● **EXERCISE GOAL**:
Starting with the line that has "distributed under UK regulation, it can be" in the records below and stopping after the line that has "16detection zones", output every line exactly and nothing else; skip pictures.
*** INPUT FOR THIS TASK ***
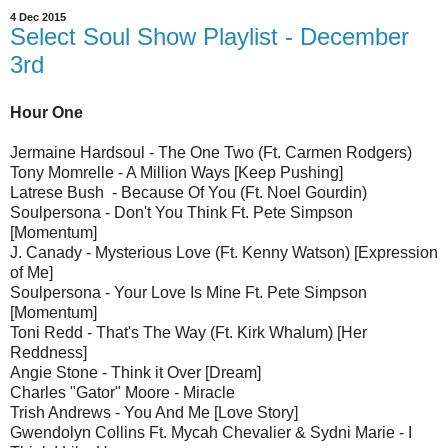
4 Dec 2015
Select Soul Show Playlist - December
3rd
Hour One
Jermaine Hardsoul - The One Two (Ft. Carmen Rodgers)
Tony Momrelle - A Million Ways [Keep Pushing]
Latrese Bush - Because Of You (Ft. Noel Gourdin)
Soulpersona - Don't You Think Ft. Pete Simpson
[Momentum]
J. Canady - Mysterious Love (Ft. Kenny Watson) [Expression
of Me]
Soulpersona - Your Love Is Mine Ft. Pete Simpson
[Momentum]
Toni Redd - That's The Way (Ft. Kirk Whalum) [Her
Reddness]
Angie Stone - Think it Over [Dream]
Charles "Gator" Moore - Miracle
Trish Andrews - You And Me [Love Story]
Gwendolyn Collins Ft. Mycah Chevalier & Sydni Marie - I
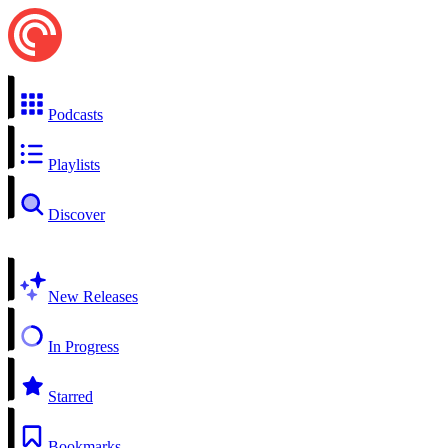
Podcasts
Playlists
Discover
New Releases
In Progress
Starred
Bookmarks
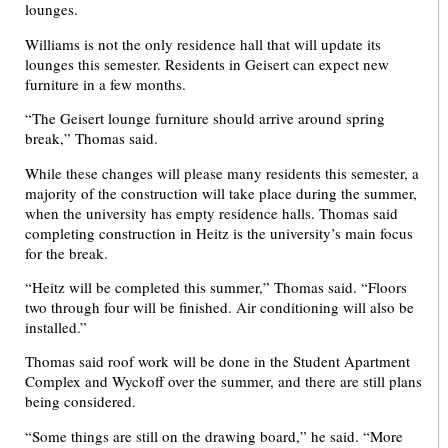
lounges.
Williams is not the only residence hall that will update its
lounges this semester. Residents in Geisert can expect new
furniture in a few months.
“The Geisert lounge furniture should arrive around spring
break,” Thomas said.
While these changes will please many residents this semester, a
majority of the construction will take place during the summer,
when the university has empty residence halls. Thomas said
completing construction in Heitz is the university’s main focus
for the break.
“Heitz will be completed this summer,” Thomas said. “Floors
two through four will be finished. Air conditioning will also be
installed.”
Thomas said roof work will be done in the Student Apartment
Complex and Wyckoff over the summer, and there are still plans
being considered.
“Some things are still on the drawing board,” he said. “More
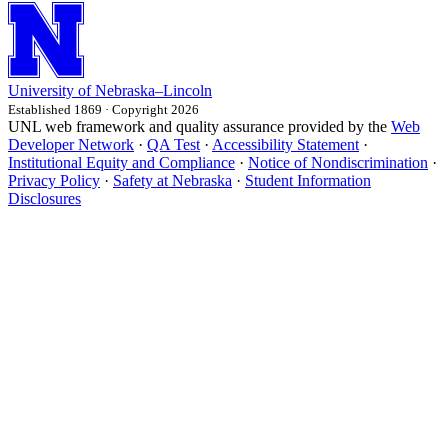
University
of
Nebraska–Lincoln
Established 1869 · Copyright 2026
UNL web framework and quality assurance provided by the
Web
Developer Network
·
QA Test
·
Accessibility Statement
·
Institutional Equity and Compliance
·
Notice of Nondiscrimination
·
Privacy Policy
·
Safety at Nebraska
·
Student Information
Disclosures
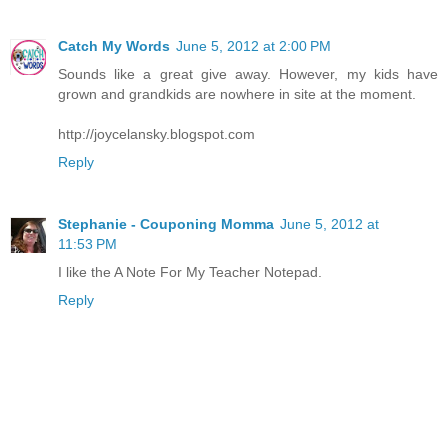
Catch My Words
June 5, 2012 at 2:00 PM
Sounds like a great give away. However, my kids have
grown and grandkids are nowhere in site at the moment.
http://joycelansky.blogspot.com
Reply
Stephanie - Couponing Momma
June 5, 2012 at
11:53 PM
I like the A Note For My Teacher Notepad.
Reply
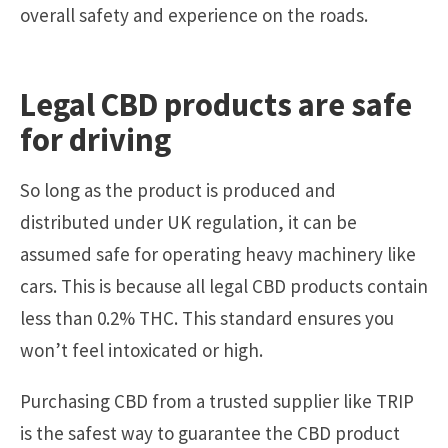
overall safety and experience on the roads.
Legal CBD products are safe
for driving
So long as the product is produced and
distributed under UK regulation, it can be
assumed safe for operating heavy machinery like
cars. This is because all legal CBD products contain
less than 0.2% THC. This standard ensures you
won’t feel intoxicated or high.
Purchasing CBD from a trusted supplier like TRIP
is the safest way to guarantee the CBD product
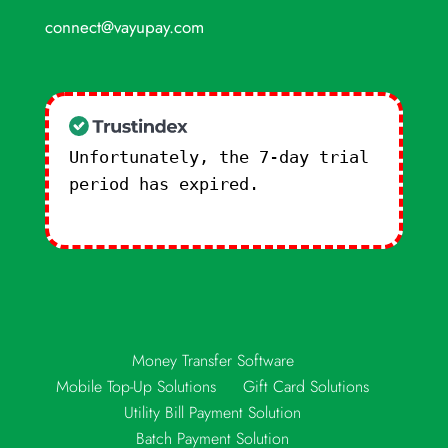
connect@vayupay.com
Unfortunately, the 7-day trial
period has expired.
Check our
subscription plans! >>
Money Transfer Software
Mobile Top-Up Solutions
Gift Card Solutions
Utility Bill Payment Solution
Batch Payment Solution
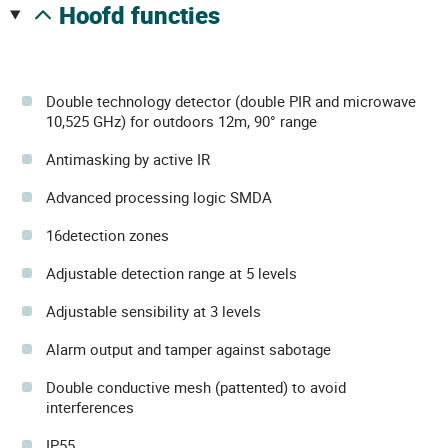
hoofd functies
Double technology detector (double PIR and microwave
10,525 GHz) for outdoors 12m, 90° range
Antimasking by active IR
Advanced processing logic SMDA
16detection zones
Adjustable detection range at 5 levels
Adjustable sensibility at 3 levels
Alarm output and tamper against sabotage
Double conductive mesh (pattented) to avoid
interferences
IP55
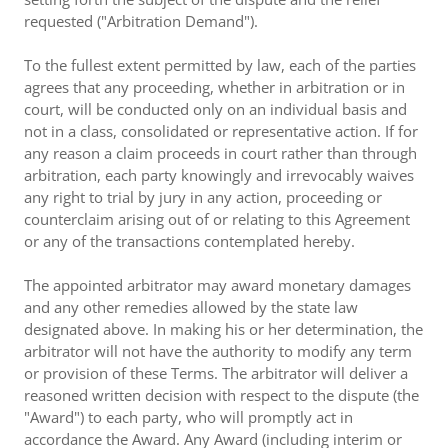
requested ("Arbitration Demand").
To the fullest extent permitted by law, each of the parties
agrees that any proceeding, whether in arbitration or in
court, will be conducted only on an individual basis and
not in a class, consolidated or representative action. If for
any reason a claim proceeds in court rather than through
arbitration, each party knowingly and irrevocably waives
any right to trial by jury in any action, proceeding or
counterclaim arising out of or relating to this Agreement
or any of the transactions contemplated hereby.
The appointed arbitrator may award monetary damages
and any other remedies allowed by the state law
designated above. In making his or her determination, the
arbitrator will not have the authority to modify any term
or provision of these Terms. The arbitrator will deliver a
reasoned written decision with respect to the dispute (the
"Award") to each party, who will promptly act in
accordance the Award. Any Award (including interim or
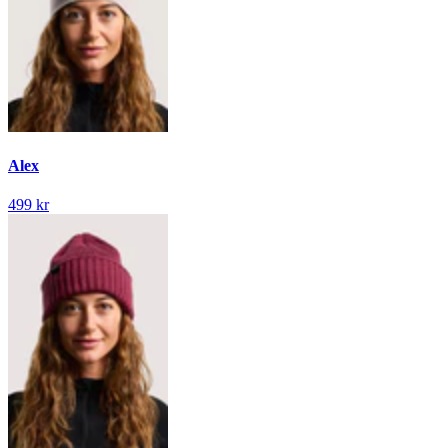
Alex
499 kr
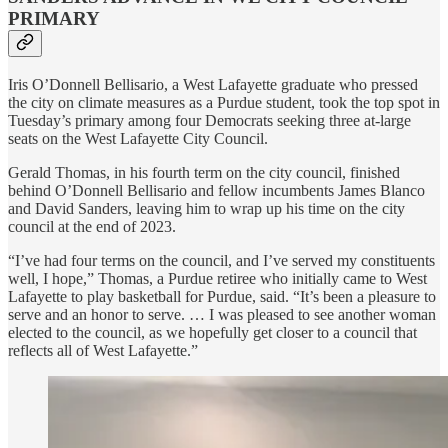
PRIMARY
Iris O’Donnell Bellisario, a West Lafayette graduate who pressed
the city on climate measures as a Purdue student, took the top spot in
Tuesday’s primary among four Democrats seeking three at-large
seats on the West Lafayette City Council.
Gerald Thomas, in his fourth term on the city council, finished
behind O’Donnell Bellisario and fellow incumbents James Blanco
and David Sanders, leaving him to wrap up his time on the city
council at the end of 2023.
“I’ve had four terms on the council, and I’ve served my constituents
well, I hope,” Thomas, a Purdue retiree who initially came to West
Lafayette to play basketball for Purdue, said. “It’s been a pleasure to
serve and an honor to serve. … I was pleased to see another woman
elected to the council, as we hopefully get closer to a council that
reflects all of West Lafayette.”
*** End of INPUT FOR THIS TASK ***
● **SOLUTION TO THIS TASK**:
distributed under UK regulation, it can be
assumed safe for operating heavy machinery like
cars. This is because all legal CBD products contain
less than 0.2% THC. This standard ensures you
won’t feel intoxicated or high.
Purchasing CBD from a trusted supplier like TRIP
is the safest way to guarantee the CBD product
connect@vayupay.com
Unfortunately, the 7-day trial
period has expired.
Check our
subscription plans! >>
Money Transfer Software
Mobile Top-Up Solutions
Gift Card Solutions
Utility Bill Payment Solution
Batch Payment Solution
hoofd functies
Double technology detector (double PIR and microwave
10,525 GHz) for outdoors 12m, 90° range
Antimasking by active IR
Advanced processing logic SMDA
16detection zones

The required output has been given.